- The Washington Times - Tuesday, May 28, 2002

BOSTON Jason Kidd ran over to the fans sitting across from the New Jersey bench and held up two fingers on each hand.
"Two-two" was what the gesture meant, and 2-2 is where the Eastern Conference finals now stand.
"I was tired of being humble," Kidd explained after the Nets beat the Boston Celtics 94-92 yesterday in a game in which they never trailed. "This is now a series. It's a step where we're probably getting tired of each other, and so be it."
There was no hangover from Game 3 for the Nets, but there might be one for Boston's Paul Pierce after what happened at the end of Game 4.
New Jersey gave up a few big leads, but at least the Nets didn't blow the biggest shot of the game. That unkind distinction belonged to Pierce, who missed the first of two foul shots with 1.1 seconds left and the Celtics trailing by two points. Pierce missed the second intentionally, and Tony Battie couldn't convert the putback.
The Nets regained the homecourt advantage by barely coming out ahead in the closest game thus far in this best-of-seven series.
Kidd led the Nets with 19 points, nine rebounds and nine assists, nearly getting his third triple-double of the series. But none of Kidd's stats were as important as the three charges he drew in the fourth quarter, frustrating Boston's bids for a comeback each time.

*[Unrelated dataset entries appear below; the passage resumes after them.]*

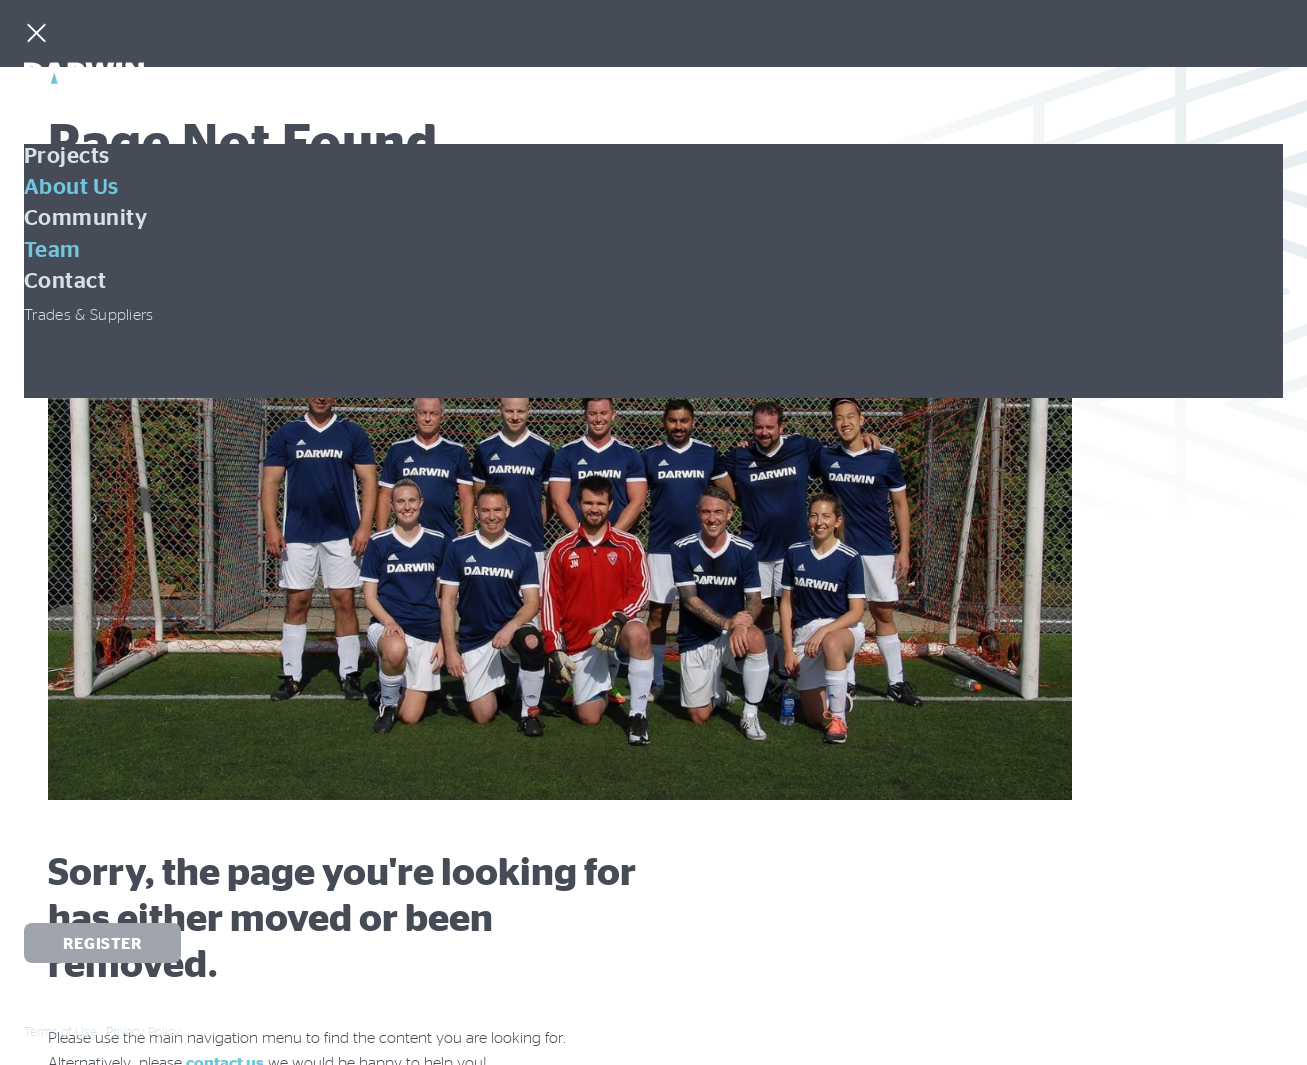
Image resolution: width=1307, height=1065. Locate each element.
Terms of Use (60, 1031)
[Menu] (36, 35)
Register (103, 943)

His antics at the end seemed to be in response to a crowd that booed him every time he touched the ball and briefly chanted "wife-beater" a reference to his Jan. 2001 arrest for striking his wife. The charges were dropped when Kidd underwent anger counseling and paid a fine.
"You try to win with grace and dignity," said Kidd, who took umbrage with people in Boston making too much of New Jersey's blown 21-point lead in the fourth quarter of Game 3.
"The biggest thing is they don't like to lose up here, and unfortunately sometimes you have to tip your hat to a team that comes into a building especially when we were supposed to be on Route 93 going back home because we weren't even supposed to be in this series. The series was over," Kidd said.
Kerry Kittles and Keith Van Horn each had their highest-scoring game of the series with 22 and 21 points, respectively, and New Jersey hit 10 3-pointers as the Celtics packed their defense inside and dared the Nets to beat them from the perimeter.
Pierce scored 31 points and Antoine Walker had 30 for Boston.
Game 5 is tomorrow night at New Jersey.
Game 4 had a consistent pattern: The Nets built leads; the Celtics battled back. On and on it went, the process repeating itself for four quarters.
Kidd drew his third charge of the fourth quarter with 49 seconds left as Rodney Rogers headed to the basket with a chance to tie the game at 92.
Van Horn missed a jumper with 31 seconds left, and Aaron Williams committed a foul with 17.6 seconds remaining to send Pierce to the line. Pierce calmly made both, giving Boston its first tie since the opening tipoff.
Kidd caught the ensuing inbounds pass and held the ball for 8 seconds as the Celtics double-teamed him. He finally found Lucious Harris cutting to the basket. He was fouled by Battie and made both free throws with 6.6 seconds left.
"You've got 20,000 people out there screaming and trying to make you miss," Harris said. "You just have to concentrate and try to knock them down."
Harris did, and that set up the Celtics with a chance to go for the tie or the win.
They got the ball to Pierce, who drove around Kittles from the left side and was fouled by Van Horn as he went up for a twisting layup attempt with 1.1 seconds left.
Pierce, shooting only 40-for-63 (63 percent) from the line in this series after making 81 percent of his foul shots in the regular season, was short on the first attempt and grimaced.
"It felt good, actually. I released it, it was straight. I didn't put enough arc on it," Pierce said.
He shot the second one hard off the backboard and rim, and Battie had a clear shot after grabbing the offensive rebound. The shot was no good, and the Nets escaped Boston with what they wanted a split of the two games.
If the Nets were still thinking about their Game 3 collapse when they set an NBA playoff record by blowing the 21-point lead, it didn't show in the early going.
New Jersey's first four baskets were 3-pointers, and another 3 this one by Kittles gave the Nets their first double-digit lead, 19-8. Kittles had missed 17 consecutive 3-point attempts prior to this game.
"I wanted my first shot to be a 3 so I could play with aggression," Kittles said.
Walker scored seven points in a 9-0 run to open the second quarter, cutting Boston's deficit from 31-18 to 31-27. But the Celtics weren't getting any offense from anyone other than Walker and Pierce, and the Nets were able to maintain a nice cushion throughout the quarter.